**TO DO**
Restate all of the following data exactly, keeping any images out of the copy.

Dataset entries
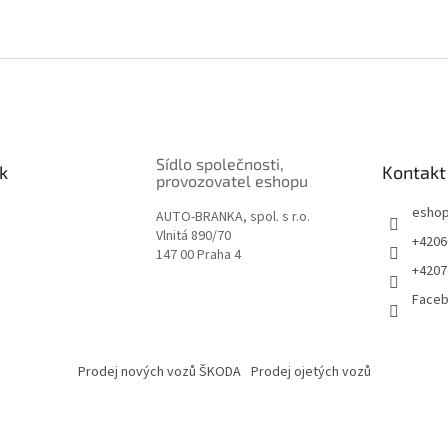
Sídlo společnosti,
k
Kontakt
provozovatel eshopu
esho
AUTO-BRANKA, spol. s r.o.
Vlnitá 890/70
+4206
147 00 Praha 4
+4207
Face
Prodej nových vozů ŠKODA
Prodej ojetých vozů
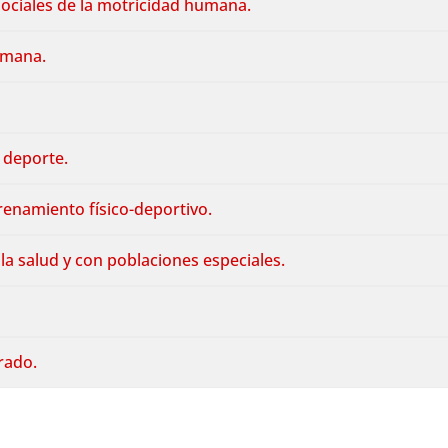
ciales de la motricidad humana.
umana.
l deporte.
ntrenamiento físico-deportivo.
ra la salud y con poblaciones especiales.
Grado.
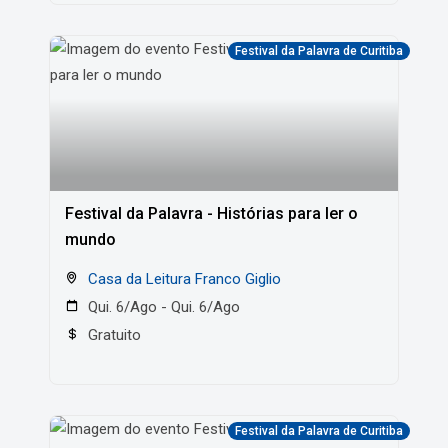
Festival da Palavra de Curitiba
Festival da Palavra - Histórias para ler o
mundo
Casa da Leitura Franco Giglio
Qui. 6/Ago - Qui. 6/Ago
Gratuito
Festival da Palavra de Curitiba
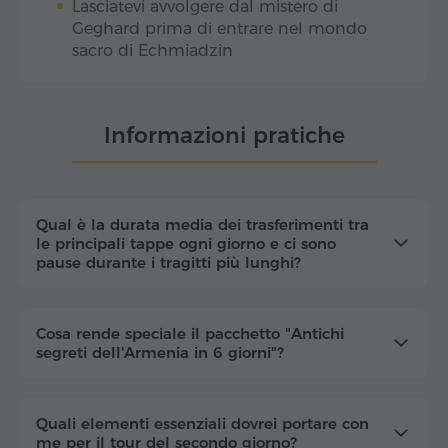
Lasciatevi avvolgere dal mistero di
Geghard prima di entrare nel mondo
sacro di Echmiadzin
Informazioni pratiche
Qual è la durata media dei trasferimenti tra
le principali tappe ogni giorno e ci sono
pause durante i tragitti più lunghi?
Cosa rende speciale il pacchetto "Antichi
segreti dell'Armenia in 6 giorni"?
Quali elementi essenziali dovrei portare con
me per il tour del secondo giorno?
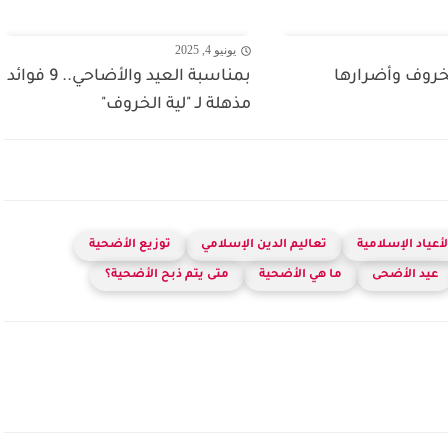
يونيو 4, 2025
لخروف وأضرارها
بمناسبة العيد والأضاحي.. 9 فوائد
مذهلة لـ "لية الخروف"
لأعياد الإسلامية
تعاليم الدين الإسلامي
توزيع الأضحية
عيد الأضحى
ما هي الأضحية
متى يتم ذبح الأضحية؟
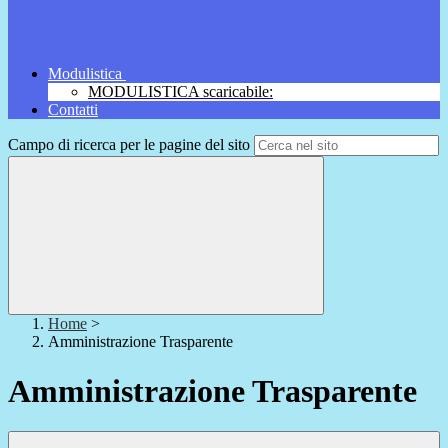
Modulistica
MODULISTICA scaricabile:
Contatti
Campo di ricerca per le pagine del sito
Home
>
Amministrazione Trasparente
Amministrazione Trasparente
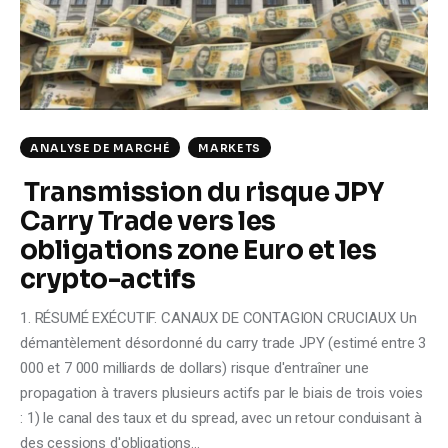
Climate
Markets
Tech
ANALYSE DE MARCHÉ
MARKETS
Reports
Transmission du risque JPY
Carry Trade vers les
Shop
obligations zone Euro et les
crypto-actifs
1. RÉSUMÉ EXÉCUTIF. CANAUX DE CONTAGION CRUCIAUX Un
démantèlement désordonné du carry trade JPY (estimé entre 3
000 et 7 000 milliards de dollars) risque d'entraîner une
propagation à travers plusieurs actifs par le biais de trois voies
: 1) le canal des taux et du spread, avec un retour conduisant à
des cessions d'obligations…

**TASK RESULT**
Sídlo společnosti,
k
Kontakt
provozovatel eshopu
esho
AUTO-BRANKA, spol. s r.o.
Vlnitá 890/70
+4206
147 00 Praha 4
+4207
Face
Prodej nových vozů ŠKODA
Prodej ojetých vozů
ciales de la motricidad humana.
umana.
l deporte.
ntrenamiento físico-deportivo.
ra la salud y con poblaciones especiales.
Grado.
Festival da Palavra de Curitiba
Festival da Palavra - Histórias para ler o
mundo
Casa da Leitura Franco Giglio
Qui. 6/Ago - Qui. 6/Ago
Gratuito
Festival da Palavra de Curitiba
Lasciatevi avvolgere dal mistero di
Geghard prima di entrare nel mondo
sacro di Echmiadzin
Informazioni pratiche
Qual è la durata media dei trasferimenti tra
le principali tappe ogni giorno e ci sono
pause durante i tragitti più lunghi?
Cosa rende speciale il pacchetto "Antichi
segreti dell'Armenia in 6 giorni"?
Quali elementi essenziali dovrei portare con
me per il tour del secondo giorno?
يونيو 4, 2025
لخروف وأضرارها
بمناسبة العيد والأضاحي.. 9 فوائد
مذهلة لـ "لية الخروف"
لأعياد الإسلامية
تعاليم الدين الإسلامي
توزيع الأضحية
عيد الأضحى
ما هي الأضحية
متى يتم ذبح الأضحية؟
Modulistica
MODULISTICA scaricabile:
Contatti
Campo di ricerca per le pagine del sito
Home
>
Amministrazione Trasparente
Amministrazione Trasparente
Climate
Markets
Tech
ANALYSE DE MARCHÉ
MARKETS
Reports
Transmission du risque JPY
Carry Trade vers les
Shop
obligations zone Euro et les
crypto-actifs
1. RÉSUMÉ EXÉCUTIF. CANAUX DE CONTAGION CRUCIAUX Un
démantèlement désordonné du carry trade JPY (estimé entre 3
000 et 7 000 milliards de dollars) risque d'entraîner une
propagation à travers plusieurs actifs par le biais de trois voies
: 1) le canal des taux et du spread, avec un retour conduisant à
des cessions d'obligations…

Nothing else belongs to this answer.